Here is another segment from the wonderful Christopher Burr, so we can all feel like a wine buff at our next dinner party! 🍷
Autumn days can be warm and sunny, but with a bite in the air; and at the end of such a warm, lovely summer, at least weather-wise, it is good to prolong light summery dishes of cold meats, grilled chicken breasts, poached fish and salads with the wines that go best with such dishes. At least before the cold days, big hearty stews and heavy rich red wines take over.
I love the light fresh reds from cooler climates; Germany, Alsace, Tasmania, the Loire Valley and Beaujolais. Wines made with grape varietals like the Pinot Noir, Cabernet Franc and Gamay. Try like these wines served at a cool temperature, “fresh” if not slightly chilled, it brings out the delicious fruit flavours.
Some may remember the days when the UK retailers and wine trade made a big fuss about Beaujolais Nouveau, the young fruity wine just finished fermentation and then released, often with a much-publicised “race” on the 19th or 20th of November. This year Nouveau 2020 might be a few days early as the harvest has been early due to a very hot summer. I always wondered why people were so keen on this infant wine, particularly as it is best drunk slightly chilled on a hot day! Perhaps that is why it has almost died in the UK but is very popular still in the southern hemisphere, where they are just approaching summer.

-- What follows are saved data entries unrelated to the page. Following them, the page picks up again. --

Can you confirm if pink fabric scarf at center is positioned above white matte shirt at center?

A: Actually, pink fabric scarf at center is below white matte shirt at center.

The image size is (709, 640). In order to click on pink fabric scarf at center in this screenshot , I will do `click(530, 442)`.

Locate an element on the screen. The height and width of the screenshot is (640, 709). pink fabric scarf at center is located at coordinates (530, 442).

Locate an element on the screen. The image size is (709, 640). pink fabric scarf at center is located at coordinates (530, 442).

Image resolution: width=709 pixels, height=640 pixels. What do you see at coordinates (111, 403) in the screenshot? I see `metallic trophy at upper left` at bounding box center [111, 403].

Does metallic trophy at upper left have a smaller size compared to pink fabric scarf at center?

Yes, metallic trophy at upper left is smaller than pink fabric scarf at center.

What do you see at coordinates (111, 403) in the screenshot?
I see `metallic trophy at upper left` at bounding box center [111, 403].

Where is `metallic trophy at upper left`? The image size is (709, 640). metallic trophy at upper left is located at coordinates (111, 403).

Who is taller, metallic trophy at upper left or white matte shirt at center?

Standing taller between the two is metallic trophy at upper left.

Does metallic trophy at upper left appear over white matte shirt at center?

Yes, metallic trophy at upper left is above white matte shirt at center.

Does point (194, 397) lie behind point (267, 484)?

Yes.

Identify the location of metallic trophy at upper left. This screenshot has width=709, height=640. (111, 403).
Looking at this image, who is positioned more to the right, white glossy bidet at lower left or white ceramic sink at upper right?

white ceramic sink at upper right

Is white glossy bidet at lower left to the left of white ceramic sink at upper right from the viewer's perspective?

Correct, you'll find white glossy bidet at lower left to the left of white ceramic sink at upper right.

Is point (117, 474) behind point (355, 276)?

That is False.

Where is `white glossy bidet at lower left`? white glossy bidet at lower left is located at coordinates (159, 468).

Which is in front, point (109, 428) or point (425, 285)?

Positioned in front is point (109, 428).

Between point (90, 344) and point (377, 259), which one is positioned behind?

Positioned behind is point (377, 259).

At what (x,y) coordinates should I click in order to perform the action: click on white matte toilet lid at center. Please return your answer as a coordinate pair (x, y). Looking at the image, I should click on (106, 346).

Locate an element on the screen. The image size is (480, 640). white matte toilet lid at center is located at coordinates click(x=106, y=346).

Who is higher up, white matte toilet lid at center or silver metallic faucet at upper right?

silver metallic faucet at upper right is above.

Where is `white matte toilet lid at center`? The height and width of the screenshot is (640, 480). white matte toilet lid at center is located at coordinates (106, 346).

But a series of good vintages in Beaujolais means that there is still young 2018 and 2019 Beaujolais on the shelves and online, including the more classy and exciting Villages wines. There are 38 Villages producing very individual wines with marked characteristics, from different soils, different aspects and sun exposure and altitude. All using the fruity Gamay grape, which is light, fresh and fruit-driven.

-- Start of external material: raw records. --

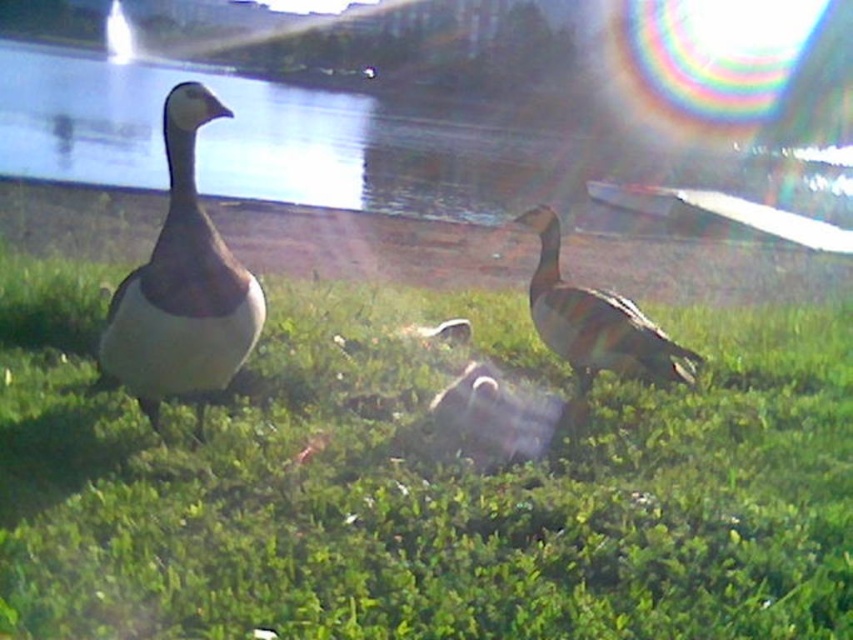 Between point (64, 532) and point (582, 376), which one is positioned behind?

The point (582, 376) is more distant.

Is green grassy at center above brown striped duck at center?

No.

The width and height of the screenshot is (853, 640). Describe the element at coordinates (421, 483) in the screenshot. I see `green grassy at center` at that location.

Find the location of `green grassy at center`. green grassy at center is located at coordinates (421, 483).

Does green grassy at center have a greater width compared to transparent glass water at center?

No.

Who is taller, green grassy at center or transparent glass water at center?

With more height is transparent glass water at center.

Is point (445, 364) positioned in front of point (552, 125)?

Yes, point (445, 364) is in front of point (552, 125).

You are a GUI agent. You are given a task and a screenshot of the screen. Output one action in this format:
    pyautogui.click(x=<x>, y=<y>)
    Task: Click on the green grassy at center
    This screenshot has height=640, width=853.
    Given the screenshot: What is the action you would take?
    pyautogui.click(x=421, y=483)

Does green grassy at center appear on the left side of white matte duck at left?

Incorrect, green grassy at center is not on the left side of white matte duck at left.

Is green grassy at center positioned at the back of white matte duck at left?

No, green grassy at center is closer to the viewer.

Which is in front, point (259, 408) or point (192, 86)?

Point (192, 86) is more forward.

This screenshot has width=853, height=640. Identify the location of green grassy at center. (421, 483).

Now to the good stuff – The Recommendations.
Beaujolais Villages 2018 – Tesco & Ocado – £10-£11
There is a very good Beaujolais Villages 2018 by Louis Jadot from the Combe aux Jacques vineyard near the village of Regnie. Waitrose has another Jadot 2018 Beaujolais Villages. Quincie Beaujolais is a bit more expensive at £12.99, but has lots of lovely soft red fruits and red cherry character and a nice freshness.
Of course in Beaujolais one can move up to individual Village level, with such wonderful wines from Fleurie, Julienas, Brouilly, Morgon and Moulin a Vent to name some of the more well-known villages. Fleury and Julienas are at the more fragrant, elegant and perfumed end of the perfume spectrum, through to Moulin a Vent a more robust wine, and a wine which can age beautifully. I remember well tasting the 1943 Moulin a Vent, which was a good vintage but forgotten by the European war at that time and was delicious still full of fruit, but with the complexity of age. Tasting more like old pinot noir than Gamay.
One of the Villages is Saint Amour, but you rarely see it in the UK as it all gets drunk in France on Saint Valentine’s day 14th February!
Julienas, Domaine du Greffeur 2018 – The Wine Society Members – £9.50
My other favourite “cru” of top Beaujolais is Fleury. Majestic have George Duboeuf’s 2018 Fleurie with a flowery label for £9.99 for a mixed six.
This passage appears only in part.